「肥った豚よりも、痩せたソクラテスになれ」
元東大総長、大河内一男氏の語ったとされる有名な言葉(1964)である。
この言葉の原典は
19世紀、イギリスの哲学者ジョン・スチュアート・ミルの『功利主義論』
"It is better to be a human being dissatisfied than a pig satisfied; better to be Socrates dissatisfied than a fool satisfied."
『満足な豚(a pig satisfied)であるより、不満足な人間(a human being dissatisfied)である方が良い。満足な愚者(a fool satisfied)であるより、不満足なソクラテス(Socrates dissatisfied)である方が良い(功利主義・第二章)』
満足な豚(肥った豚) < 不満足な人間
満足な愚者 < 不満足なソクラテス(痩せたソクラテス)
東大教養学部長の石井洋二郎氏は言う。
「私は初めてこの言葉を聞いたとき、子ども心に『どうして”肥った豚”か”痩せたソクラテス”のどちらかでなければいけないのだろうか、と不思議でなりませんでした。どうせなら”肥ったソクラテス”になればいいじゃないか、と思ったわけです。ソクラテスであるためには必ず痩せていなければならないという道理はありません。ただ、ぶくぶくと肥ったソクラテスというのも何となくイメージしにくいですね」
また、こう付け加える。
「じつは大河内総長は、卒業式ではこの部分を読み飛ばしてしまって、実際には言っていないのだそうです。原稿には確かに書き込まれているのだけれども、あとで自分の記憶違いに気づいて意図的に落としたのか、あるいは単にうっかりしただけなのか、とにかく本番では省略してしまった。
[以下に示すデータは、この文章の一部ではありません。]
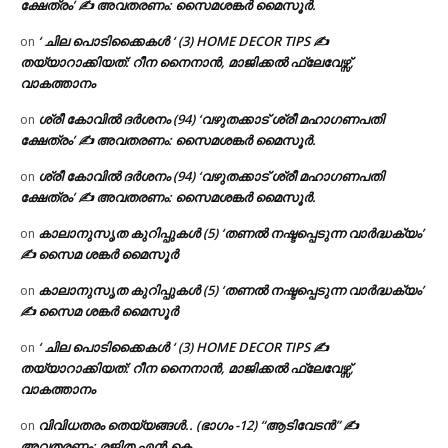
ക്ഷേത്രം’ ✍ അവതരണം: സൈമശങ്കർ മൈസൂർ.
‘ ചില പൊടിക്കൈകൾ ‘ (3) HOME DECOR TIPS ✍
on
തയ്യാറാക്കിയത്: റീന നൈനാൻ, മാജിക്കൽ ഫ്ലേവേഴ്സ്,
വാകത്താനം
ശ്രീ കോവിൽ ദർശനം (94) ‘വഴുതക്കാട് ശ്രീ മഹാഗണപതി
on
ക്ഷേത്രം’ ✍ അവതരണം: സൈമശങ്കർ മൈസൂർ.
ശ്രീ കോവിൽ ദർശനം (94) ‘വഴുതക്കാട് ശ്രീ മഹാഗണപതി
on
ക്ഷേത്രം’ ✍ അവതരണം: സൈമശങ്കർ മൈസൂർ.
കാലാനുസൃത കുറിപ്പുകൾ (5) ‘തണൽ നഷ്ടപ്പെടുന്ന വാർദ്ധക്യം’
on
✍ സൈമ ശങ്കർ മൈസൂർ
കാലാനുസൃത കുറിപ്പുകൾ (5) ‘തണൽ നഷ്ടപ്പെടുന്ന വാർദ്ധക്യം’
on
✍ സൈമ ശങ്കർ മൈസൂർ
‘ ചില പൊടിക്കൈകൾ ‘ (3) HOME DECOR TIPS ✍
on
തയ്യാറാക്കിയത്: റീന നൈനാൻ, മാജിക്കൽ ഫ്ലേവേഴ്സ്,
വാകത്താനം
വിവിധതരം തെയ്യങ്ങൾ.. (ഭാഗം -12) “ആടിവേടൻ” ✍
on
അവതരണം: രജിത എൻ.കെ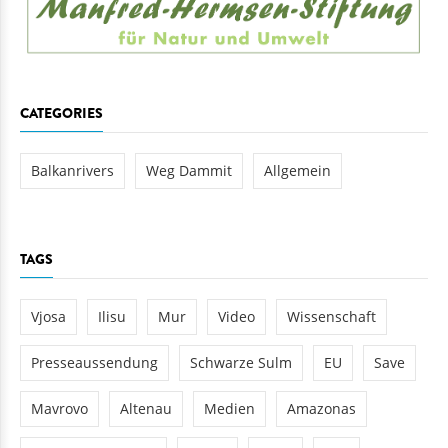
CATEGORIES
Balkanrivers
Weg Dammit
Allgemein
TAGS
Vjosa
Ilisu
Mur
Video
Wissenschaft
Presseaussendung
Schwarze Sulm
EU
Save
Mavrovo
Altenau
Medien
Amazonas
ところが元の草稿のほうがマスコミに出回って報道されたため、本当は言っていないのに言ったことになってしまった」
ドイツの思想家ニーチェは言った。
”きみは、きみ自身の炎のなかで、自分を焼きつくそうと欲しなくてはならない。きみがまず灰になっていなかったら、どうしてきみは新しくなることができよう!(『ツァラトゥストラ 』)”
石井洋二郎氏は言う。
「いま私が紹介した言葉が本当にニーチェの『ツァラトゥストラ 』に出てくるのかどうか、必ず自分の目で確かめることを決して忘れないように。もしかすると、これは私が仕掛けた最後の冗談なのかもしれません(東大卒業式の式辞にて)」
(了)
ソース:東大卒業式の式辞が深いと話題に「善意のコピペや無自覚なリツイートは......」(全文)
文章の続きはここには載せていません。